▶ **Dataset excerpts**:
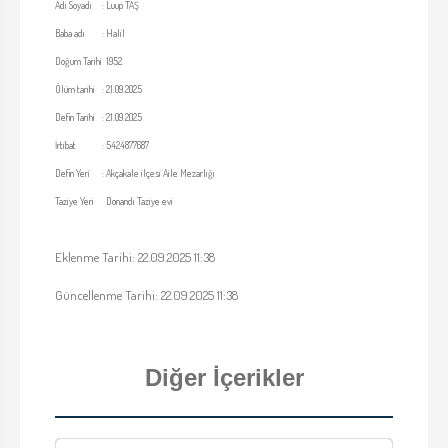
Adı Soyadı
:
Luup TAŞ
Baba adı
:
Halil
Doğum Tarihi
1952
Ölüm tarihi
:
21.09.2025
Defin Tarihi
:
21.09.2025
İrtibat
:
5424877687
Defin Yeri
:
Akçakale ilçesi Aile Mezarlığı
Taziye Yeri
Donandı Taziye evi
Eklenme Tarihi: 22.09.2025 11:38
Güncellenme Tarihi: 22.09.2025 11:38
Diğer İçerikler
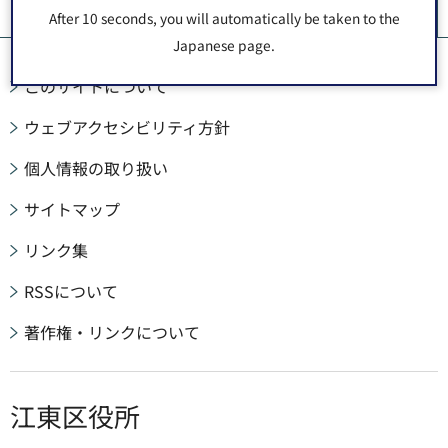
ペ
After 10 seconds, you will automatically be taken to the
Japanese page.
このサイトについて
ウェブアクセシビリティ方針
個人情報の取り扱い
サイトマップ
リンク集
RSSについて
著作権・リンクについて
江東区役所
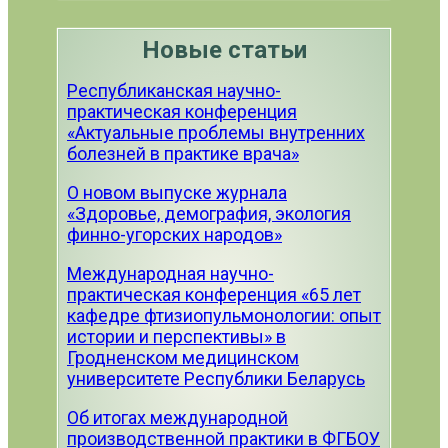
Новые статьи
Республиканская научно-
практическая конференция
«Актуальные проблемы внутренних
болезней в практике врача»
О новом выпуске журнала
«Здоровье, демография, экология
финно-угорских народов»
Международная научно-
практическая конференция «65 лет
кафедре фтизиопульмонологии: опыт
истории и перспективы» в
Гродненском медицинском
университете Республики Беларусь
Об итогах международной
производственной практики в ФГБОУ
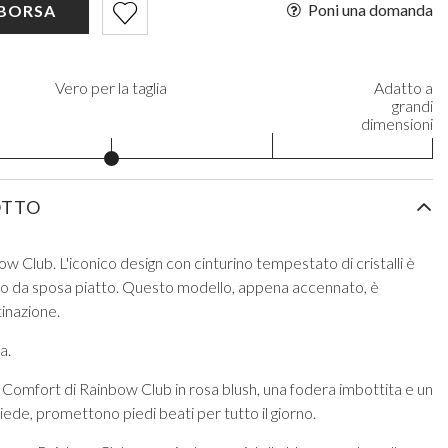
Poni una domanda
 BORSA
Vero per la taglia
Adatto a
grandi
dimensioni
OTTO
w Club. L'iconico design con cinturino tempestato di cristalli è
lo da sposa piatto. Questo modello, appena accennato, è
tinazione.
a.
on Comfort di Rainbow Club in rosa blush, una fodera imbottita e un
ede, promettono piedi beati per tutto il giorno.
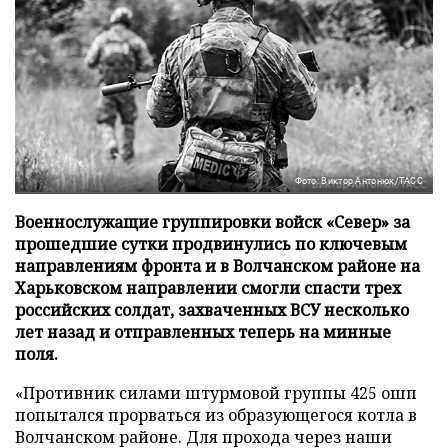
Фото: Виктор Антонюк/ТАСС
Военнослужащие группировки войск «Север» за
прошедшие сутки продвинулись по ключевым
направлениям фронта и в Волчанском районе на
Харьковском направлении смогли спасти трех
российских солдат, захваченных ВСУ несколько
лет назад и отправленных теперь на минные
поля.
«Противник силами штурмовой группы 425 ошп
попытался прорваться из образующегося котла в
Волчанском районе. Для прохода через наши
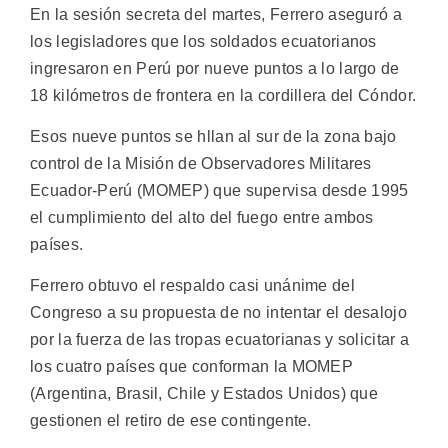
En la sesión secreta del martes, Ferrero aseguró a
los legisladores que los soldados ecuatorianos
ingresaron en Perú por nueve puntos a lo largo de
18 kilómetros de frontera en la cordillera del Cóndor.
Esos nueve puntos se hllan al sur de la zona bajo
control de la Misión de Observadores Militares
Ecuador-Perú (MOMEP) que supervisa desde 1995
el cumplimiento del alto del fuego entre ambos
países.
Ferrero obtuvo el respaldo casi unánime del
Congreso a su propuesta de no intentar el desalojo
por la fuerza de las tropas ecuatorianas y solicitar a
los cuatro países que conforman la MOMEP
(Argentina, Brasil, Chile y Estados Unidos) que
gestionen el retiro de ese contingente.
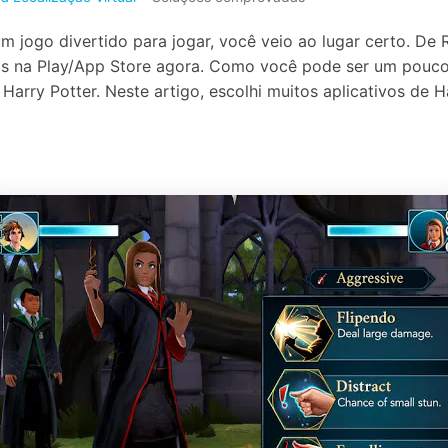
Apagador de Dados
Ver todos os produtos
 do iTunes
 jogo divertido para jogar, você veio ao lugar certo. De 
Apagar
Apagar
dados
dados
eis na Play/App Store agora. Como você pode ser um pouco 
iPhone
Android
Ver Todos Os Aplicativos
arry Potter. Neste artigo, escolhi muitos aplicativos de 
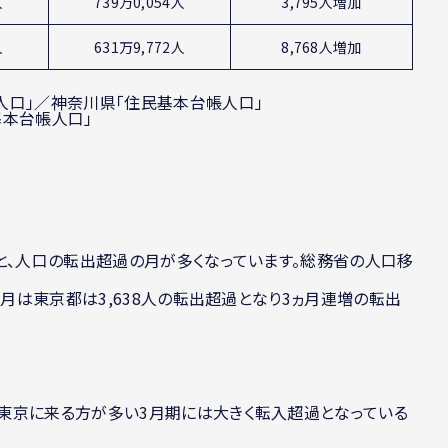
人
739万0,054人
3,795人増加
人
631万9,772人
8,768人増加
人口」／神奈川県「住民基本台帳人口」
基本台帳人口」
と、人口の転出超過の月が多くなっています。総務省の人口移
9月は東京都は3,638人の転出超過となり3ヵ月連増の転出
東京に来る方が多い3月期には大きく転入超過となっている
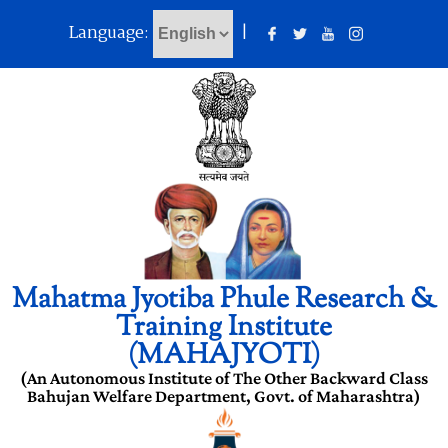
Language:
|
Mahatma Jyotiba Phule Research &
Training Institute
(MAHAJYOTI)
(An Autonomous Institute of The Other Backward Class
Bahujan Welfare Department, Govt. of Maharashtra)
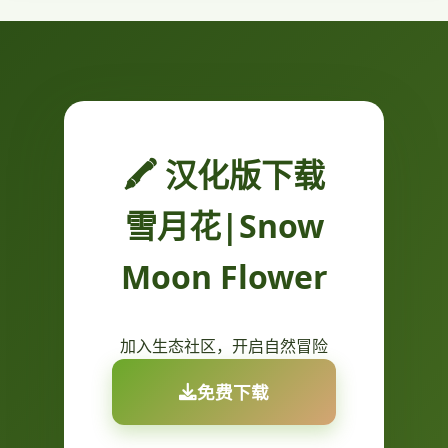
🖍️ 汉化版下载
雪月花|Snow
Moon Flower
加入生态社区，开启自然冒险
免费下载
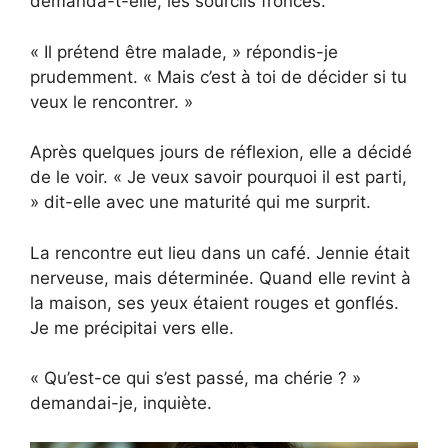
demanda-t-elle, les sourcils froncés.
« Il prétend être malade, » répondis-je
prudemment. « Mais c’est à toi de décider si tu
veux le rencontrer. »
Après quelques jours de réflexion, elle a décidé
de le voir. « Je veux savoir pourquoi il est parti,
» dit-elle avec une maturité qui me surprit.
La rencontre eut lieu dans un café. Jennie était
nerveuse, mais déterminée. Quand elle revint à
la maison, ses yeux étaient rouges et gonflés.
Je me précipitai vers elle.
« Qu’est-ce qui s’est passé, ma chérie ? »
demandai-je, inquiète.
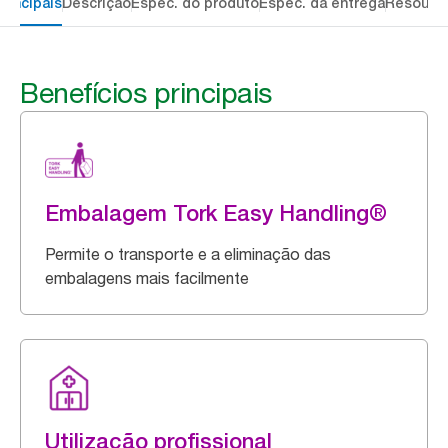
rincipais
Descrição
Espec. do produto
Espec. da entrega
Resourc
Benefícios principais
Embalagem Tork Easy Handling®
Permite o transporte e a eliminação das
embalagens mais facilmente
Utilização profissional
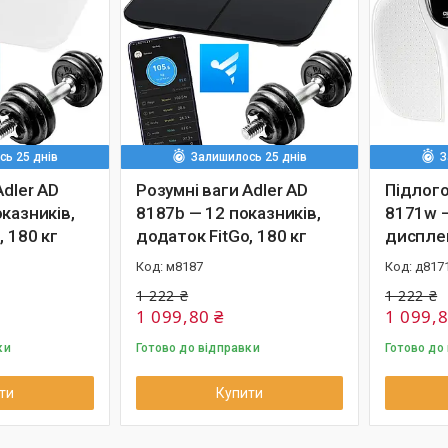
ь 25 днів
Залишилось 25 днів
З
Adler AD
Розумні ваги Adler AD
Підлого
казників,
8187b — 12 показників,
8171w —
, 180 кг
додаток FitGo, 180 кг
дисплей
м8187
д817
1 222 ₴
1 222 ₴
1 099,80 ₴
1 099,8
ки
Готово до відправки
Готово до
ти
Купити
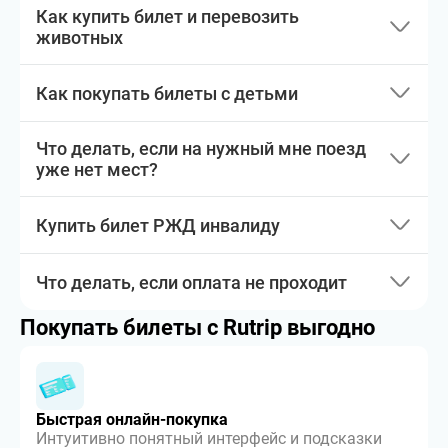
Как купить билет и перевозить
животных
Как покупать билеты с детьми
Что делать, если на нужный мне поезд
уже нет мест?
Купить билет РЖД инвалиду
Что делать, если оплата не проходит
Покупать билеты с Rutrip выгодно
Быстрая онлайн-покупка
Интуитивно понятный интерфейс и подсказки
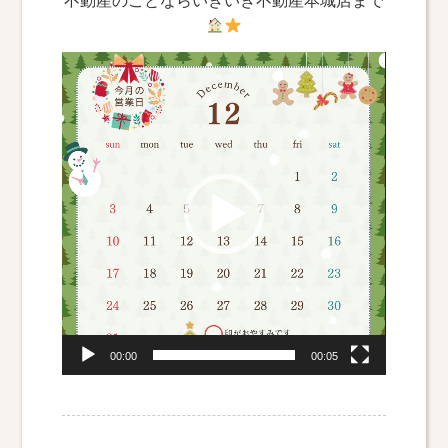
不動産のことならいきいき不動産本城店まで
動
画
プ
レ
ー
ヤ
ー
00:00
00:05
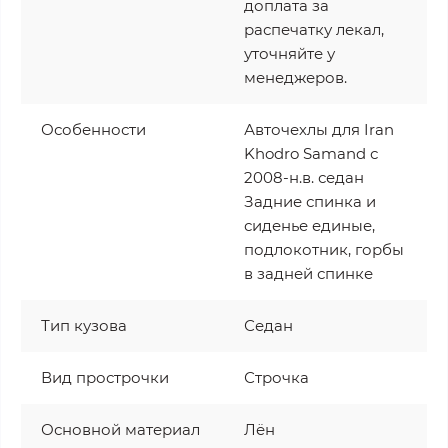
доплата за
распечатку лекал,
уточняйте у
менеджеров.
Особенности
Авточехлы для Iran
Khodro Samand с
2008-н.в. седан
Задние спинка и
сиденье единые,
подлокотник, горбы
в задней спинке
Тип кузова
Седан
Вид прострочки
Строчка
Основной материал
Лён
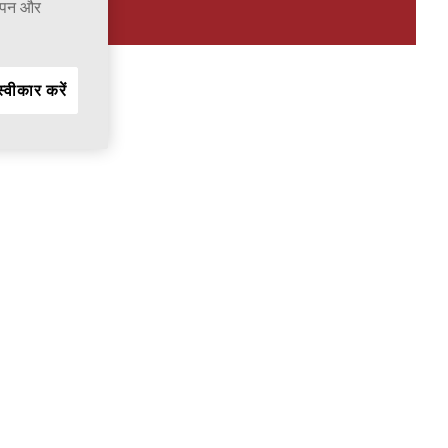
ञापन और
्वीकार करें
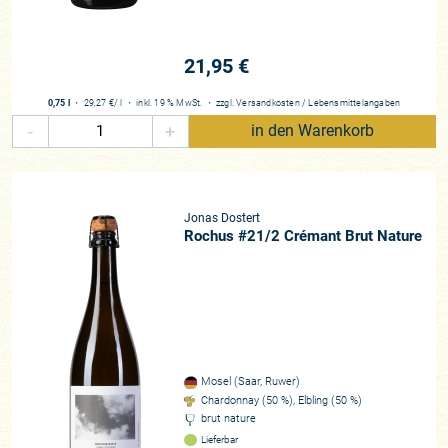
21,95 €
0,75 l
・
29,27 €
/ l
・
inkl. 19 % MwSt.
・
zzgl.
Versandkosten
/
Lebensmittelangaben
-
+
in den Warenkorb
Jonas Dostert
Rochus #21/2 Crémant Brut Nature
Mosel (Saar, Ruwer)
Chardonnay (50 %), Elbling (50 %)
brut nature
Lieferbar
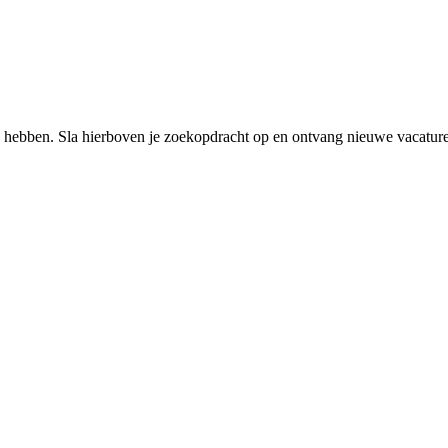
 hebben. Sla hierboven je zoekopdracht op en ontvang nieuwe vacatures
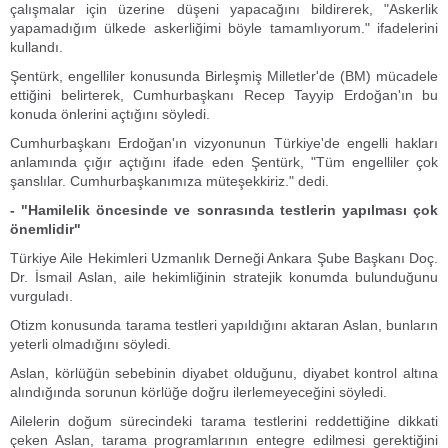
çalışmalar için üzerine düşeni yapacağını bildirerek, "Askerlik
yapamadığım ülkede askerliğimi böyle tamamlıyorum." ifadelerini
kullandı.
Şentürk, engelliler konusunda Birleşmiş Milletler'de (BM) mücadele
ettiğini belirterek, Cumhurbaşkanı Recep Tayyip Erdoğan'ın bu
konuda önlerini açtığını söyledi.
Cumhurbaşkanı Erdoğan'ın vizyonunun Türkiye'de engelli hakları
anlamında çığır açtığını ifade eden Şentürk, "Tüm engelliler çok
şanslılar. Cumhurbaşkanımıza müteşekkiriz." dedi.
- "Hamilelik öncesinde ve sonrasında testlerin yapılması çok
önemlidir"
Türkiye Aile Hekimleri Uzmanlık Derneği Ankara Şube Başkanı Doç.
Dr. İsmail Aslan, aile hekimliğinin stratejik konumda bulunduğunu
vurguladı.
Otizm konusunda tarama testleri yapıldığını aktaran Aslan, bunların
yeterli olmadığını söyledi.
Aslan, körlüğün sebebinin diyabet olduğunu, diyabet kontrol altına
alındığında sorunun körlüğe doğru ilerlemeyeceğini söyledi.
Ailelerin doğum sürecindeki tarama testlerini reddettiğine dikkati
çeken Aslan, tarama programlarının entegre edilmesi gerektiğini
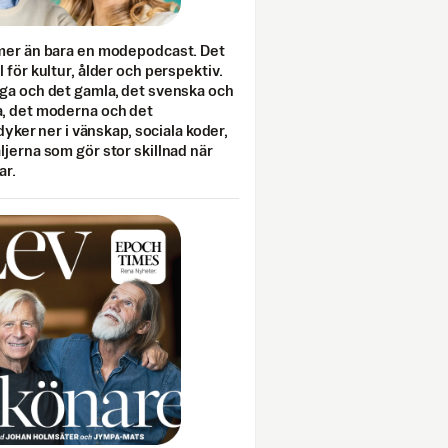
mer än bara en modepodcast. Det
 för kultur, ålder och perspektiv.
ga och det gamla, det svenska och
, det moderna och det
 dyker ner i vänskap, sociala koder,
jerna som gör stor skillnad när
ar.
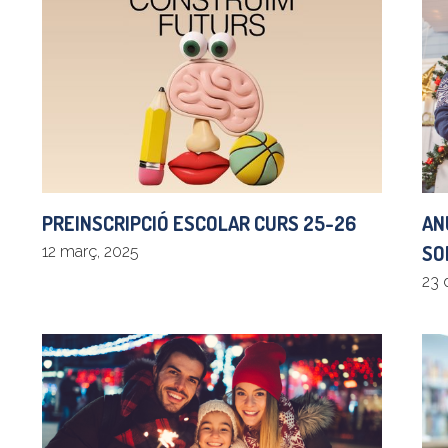
AN
PREINSCRIPCIÓ ESCOLAR CURS 25-26
SO
12 març, 2025
23 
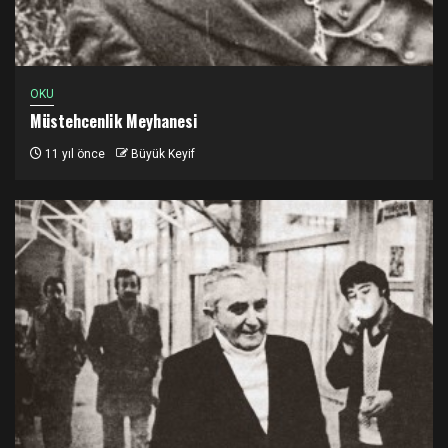
OKU
Müstehcenlik Meyhanesi
11 yıl önce
Büyük Keyif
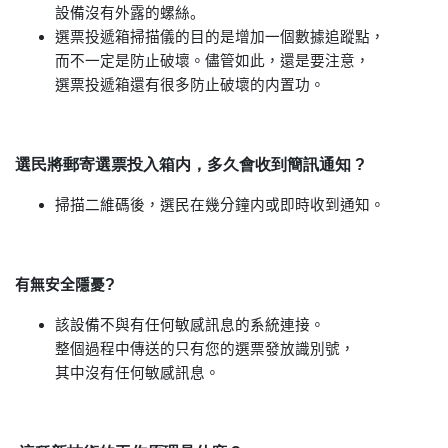
設備沒有外露的螺絲。
選票投遞箱掃描儀的目的是增加一個數據
追
蹤點，
而不一定是防止破壞。儘管如此，還是要注意，
選票投遞箱還有很多防止破壞的内置功。
選民將郵寄選票投入箱内，多久會收到簡訊通知 ?
掃描二維碼後，選民在幾分鐘内
或
即時收到通知。
?
有無安全隱憂
該設備不與有任何敏感
訊
息的系統連接。
整個過程中傳送的只有您的選票發放識別號，
其中沒有任何敏感
訊
息。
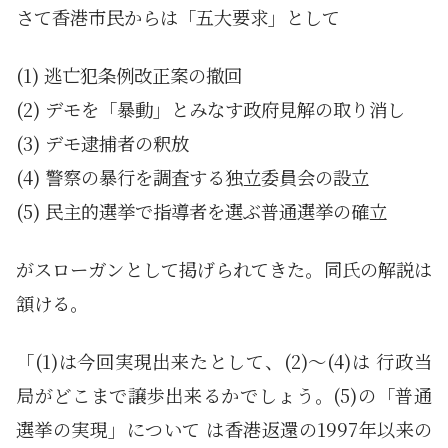
さて香港市民からは「五大要求」として
(1) 逃亡犯条例改正案の撤回
(2) デモを「暴動」とみなす政府見解の取り消し
(3) デモ逮捕者の釈放
(4) 警察の暴行を調査する独立委員会の設立
(5) 民主的選挙で指導者を選ぶ普通選挙の確立
がスローガンとして掲げられてきた。同氏の解説は
頷ける。
「(1)は今回実現出来たとして、(2)～(4)は 行政当
局がどこまで譲歩出来るかでしょう。(5)の「普通
選挙の実現」について は香港返還の1997年以来の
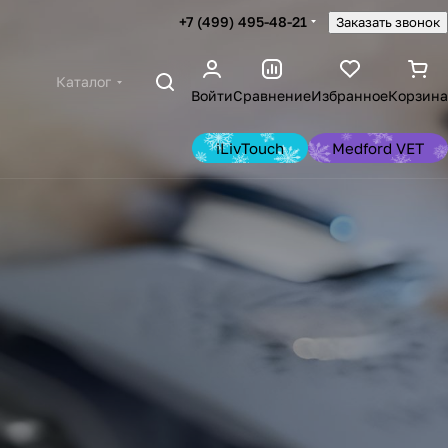
+7 (499) 495-48-21
Заказать звонок
Каталог
Войти
Сравнение
Избранное
Корзина
iLivTouch
Medford VET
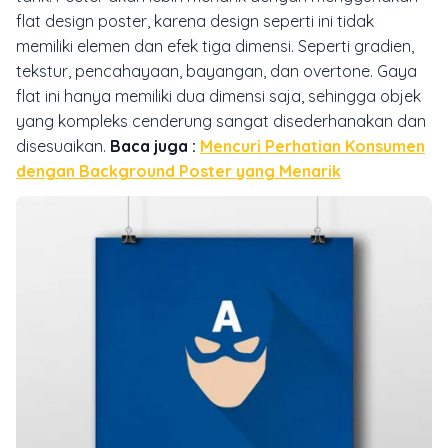
flat design poster, karena design seperti ini tidak
memiliki elemen dan efek tiga dimensi. Seperti gradien,
tekstur, pencahayaan, bayangan, dan overtone. Gaya
flat ini hanya memiliki dua dimensi saja, sehingga objek
yang kompleks cenderung sangat disederhanakan dan
disesuaikan.
Baca juga :
Mencuri Perhatian Konsumen
dengan Background Poster yang Menarik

▶ **Task**:
Leave out the images and write out the lines above exactly, from the one with "Türkiye Aile Hekimleri" up to and including the one with "ga och det gamla, det svenska och".

▶ **Response below**:
Türkiye Aile Hekimleri Uzmanlık Derneği Ankara Şube Başkanı Doç.
Dr. İsmail Aslan, aile hekimliğinin stratejik konumda bulunduğunu
vurguladı.
Otizm konusunda tarama testleri yapıldığını aktaran Aslan, bunların
yeterli olmadığını söyledi.
Aslan, körlüğün sebebinin diyabet olduğunu, diyabet kontrol altına
alındığında sorunun körlüğe doğru ilerlemeyeceğini söyledi.
Ailelerin doğum sürecindeki tarama testlerini reddettiğine dikkati
çeken Aslan, tarama programlarının entegre edilmesi gerektiğini
mer än bara en modepodcast. Det
 för kultur, ålder och perspektiv.
ga och det gamla, det svenska och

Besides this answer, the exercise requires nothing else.